• _Problem to solve_:
Beneath this instruction is a block of data; output from it exactly the lines that run from the one containing "ZVEZDE I TRAČEVI" through the one containing "omgangsvormen losgelaten. De commissie is", inclusive.

• _Provided records_:
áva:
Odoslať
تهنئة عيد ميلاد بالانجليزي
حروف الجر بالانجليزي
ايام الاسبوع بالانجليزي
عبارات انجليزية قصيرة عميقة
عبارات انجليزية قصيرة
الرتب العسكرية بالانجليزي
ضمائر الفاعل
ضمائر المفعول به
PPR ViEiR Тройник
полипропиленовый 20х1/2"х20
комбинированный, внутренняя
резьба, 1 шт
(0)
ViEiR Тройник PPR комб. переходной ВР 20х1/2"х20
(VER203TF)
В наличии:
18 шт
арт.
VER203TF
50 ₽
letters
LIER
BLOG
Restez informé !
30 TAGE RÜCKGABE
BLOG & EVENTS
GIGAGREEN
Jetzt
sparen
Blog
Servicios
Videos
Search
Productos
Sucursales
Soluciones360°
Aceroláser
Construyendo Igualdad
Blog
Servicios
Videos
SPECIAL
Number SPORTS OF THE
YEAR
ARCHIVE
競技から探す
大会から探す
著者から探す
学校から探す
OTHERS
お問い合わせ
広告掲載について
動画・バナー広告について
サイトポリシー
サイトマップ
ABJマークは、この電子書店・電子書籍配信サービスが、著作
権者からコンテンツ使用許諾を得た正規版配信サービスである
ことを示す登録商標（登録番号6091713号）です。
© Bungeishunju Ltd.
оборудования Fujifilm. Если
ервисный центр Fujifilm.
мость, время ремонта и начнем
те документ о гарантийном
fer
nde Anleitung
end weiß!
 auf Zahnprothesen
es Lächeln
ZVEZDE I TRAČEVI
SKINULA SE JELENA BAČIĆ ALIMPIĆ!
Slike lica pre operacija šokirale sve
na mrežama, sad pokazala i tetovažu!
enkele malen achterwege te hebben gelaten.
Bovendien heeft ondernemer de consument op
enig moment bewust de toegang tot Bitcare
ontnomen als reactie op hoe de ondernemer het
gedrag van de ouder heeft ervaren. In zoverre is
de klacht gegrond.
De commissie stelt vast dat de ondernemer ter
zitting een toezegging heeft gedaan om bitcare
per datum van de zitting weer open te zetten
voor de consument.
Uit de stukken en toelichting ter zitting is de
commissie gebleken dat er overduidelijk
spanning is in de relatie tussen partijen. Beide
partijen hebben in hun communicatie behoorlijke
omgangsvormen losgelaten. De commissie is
==
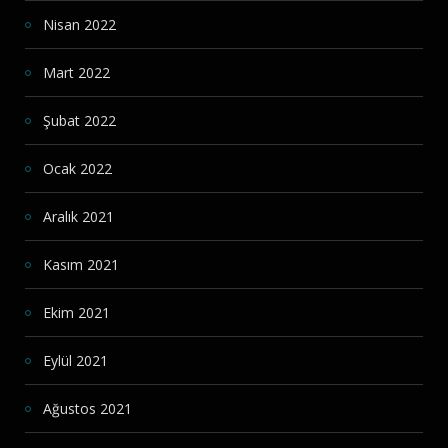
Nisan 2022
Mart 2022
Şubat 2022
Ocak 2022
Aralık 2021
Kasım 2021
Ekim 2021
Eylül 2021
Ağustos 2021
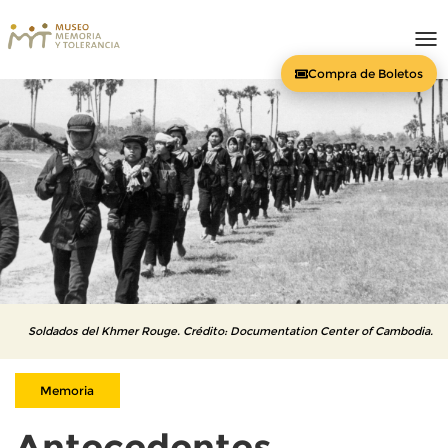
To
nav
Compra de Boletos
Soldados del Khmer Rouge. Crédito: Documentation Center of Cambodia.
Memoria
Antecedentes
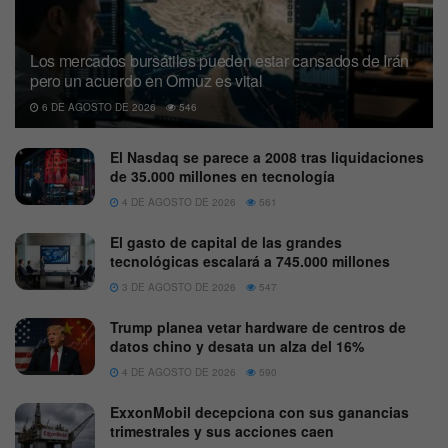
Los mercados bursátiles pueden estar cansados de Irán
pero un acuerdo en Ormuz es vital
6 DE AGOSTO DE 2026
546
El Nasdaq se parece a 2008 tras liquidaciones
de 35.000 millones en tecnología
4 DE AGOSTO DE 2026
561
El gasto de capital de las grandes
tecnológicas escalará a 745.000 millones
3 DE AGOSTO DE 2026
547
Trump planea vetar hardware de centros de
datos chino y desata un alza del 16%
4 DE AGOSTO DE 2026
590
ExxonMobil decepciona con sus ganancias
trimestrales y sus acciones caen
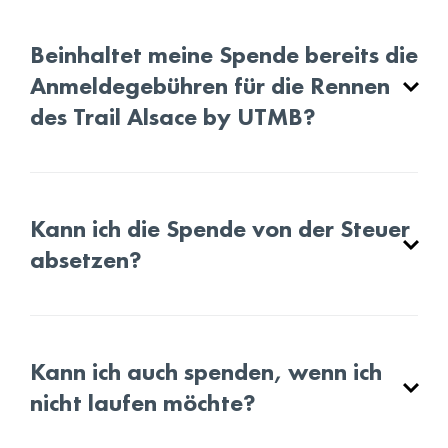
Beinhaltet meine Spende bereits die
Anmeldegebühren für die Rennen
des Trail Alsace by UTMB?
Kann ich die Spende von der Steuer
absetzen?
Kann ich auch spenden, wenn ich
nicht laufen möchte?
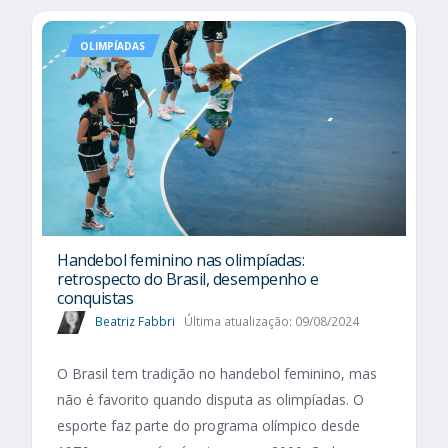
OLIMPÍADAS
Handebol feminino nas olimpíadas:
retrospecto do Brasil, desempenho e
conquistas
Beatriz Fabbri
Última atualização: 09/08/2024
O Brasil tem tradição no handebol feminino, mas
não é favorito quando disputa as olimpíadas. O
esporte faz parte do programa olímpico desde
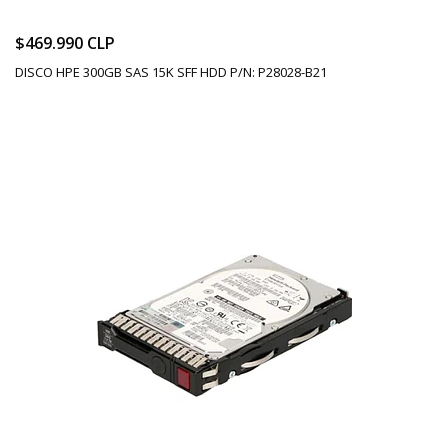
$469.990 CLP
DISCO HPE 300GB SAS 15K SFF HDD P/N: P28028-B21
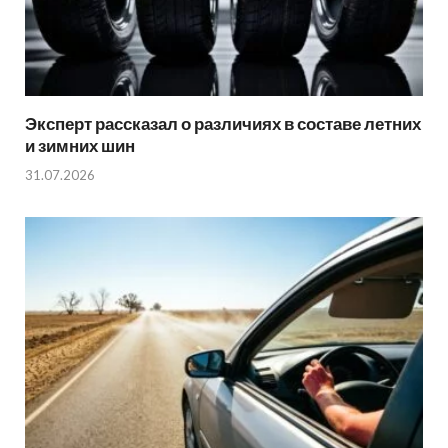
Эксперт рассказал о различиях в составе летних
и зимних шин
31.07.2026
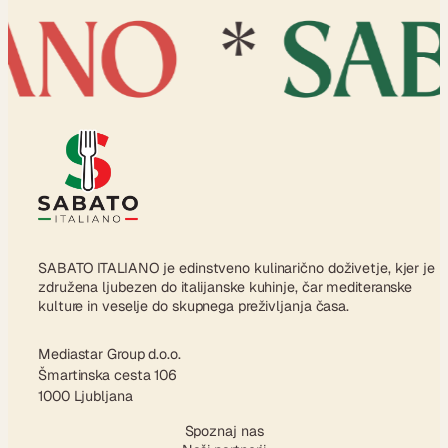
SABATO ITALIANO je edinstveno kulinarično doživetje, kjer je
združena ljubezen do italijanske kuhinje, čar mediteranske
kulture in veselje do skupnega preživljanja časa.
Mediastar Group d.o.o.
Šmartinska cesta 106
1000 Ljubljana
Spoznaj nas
* * *
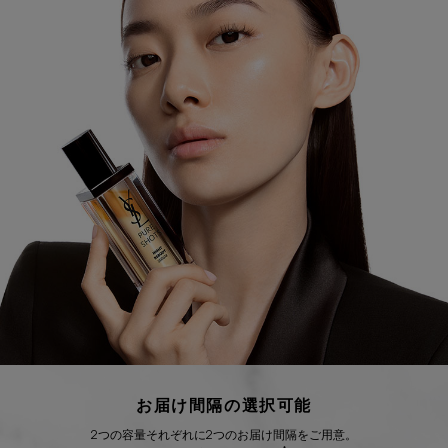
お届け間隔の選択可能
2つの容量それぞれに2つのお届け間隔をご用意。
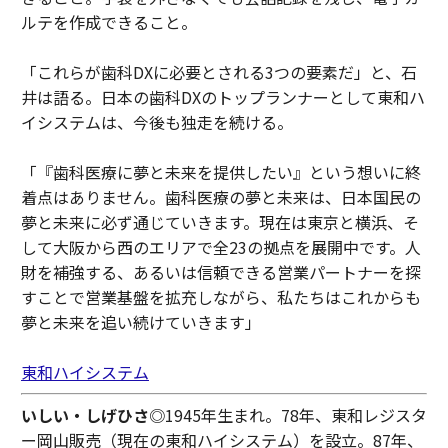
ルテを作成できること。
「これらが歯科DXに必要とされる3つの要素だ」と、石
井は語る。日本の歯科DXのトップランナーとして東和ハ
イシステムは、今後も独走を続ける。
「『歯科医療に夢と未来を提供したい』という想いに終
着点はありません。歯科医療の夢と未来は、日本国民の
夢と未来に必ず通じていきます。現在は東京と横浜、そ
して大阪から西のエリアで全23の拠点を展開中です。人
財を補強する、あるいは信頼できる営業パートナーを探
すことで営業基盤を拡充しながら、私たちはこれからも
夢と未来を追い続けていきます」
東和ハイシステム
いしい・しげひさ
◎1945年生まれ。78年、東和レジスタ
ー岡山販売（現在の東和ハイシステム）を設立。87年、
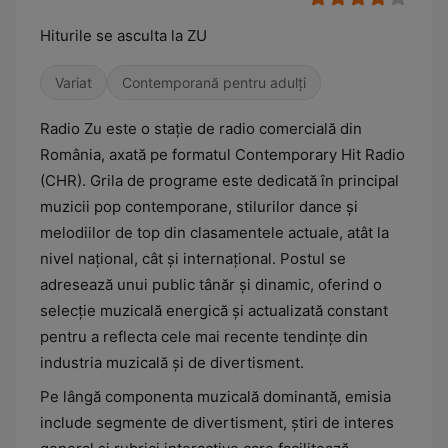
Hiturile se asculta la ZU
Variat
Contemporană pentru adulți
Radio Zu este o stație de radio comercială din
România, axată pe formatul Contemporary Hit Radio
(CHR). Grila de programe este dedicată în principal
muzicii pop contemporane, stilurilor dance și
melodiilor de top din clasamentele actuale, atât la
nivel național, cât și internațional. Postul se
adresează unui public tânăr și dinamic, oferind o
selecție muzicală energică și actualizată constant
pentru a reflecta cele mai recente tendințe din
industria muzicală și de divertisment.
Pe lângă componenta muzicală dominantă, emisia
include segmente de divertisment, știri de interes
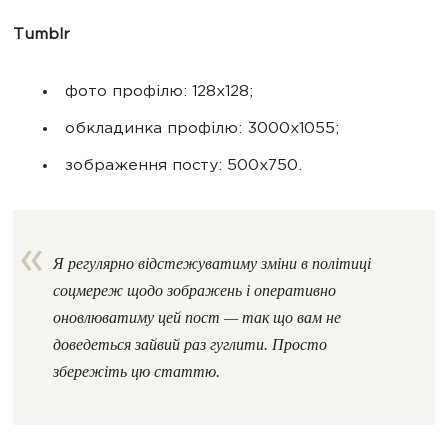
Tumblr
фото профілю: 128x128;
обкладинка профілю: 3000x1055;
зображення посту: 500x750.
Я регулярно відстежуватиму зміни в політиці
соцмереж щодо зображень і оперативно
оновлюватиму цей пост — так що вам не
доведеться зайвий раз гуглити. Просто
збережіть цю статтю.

• _Written reply_:
ZVEZDE I TRAČEVI
SKINULA SE JELENA BAČIĆ ALIMPIĆ!
Slike lica pre operacija šokirale sve
na mrežama, sad pokazala i tetovažu!
enkele malen achterwege te hebben gelaten.
Bovendien heeft ondernemer de consument op
enig moment bewust de toegang tot Bitcare
ontnomen als reactie op hoe de ondernemer het
gedrag van de ouder heeft ervaren. In zoverre is
de klacht gegrond.
De commissie stelt vast dat de ondernemer ter
zitting een toezegging heeft gedaan om bitcare
per datum van de zitting weer open te zetten
voor de consument.
Uit de stukken en toelichting ter zitting is de
commissie gebleken dat er overduidelijk
spanning is in de relatie tussen partijen. Beide
partijen hebben in hun communicatie behoorlijke
omgangsvormen losgelaten. De commissie is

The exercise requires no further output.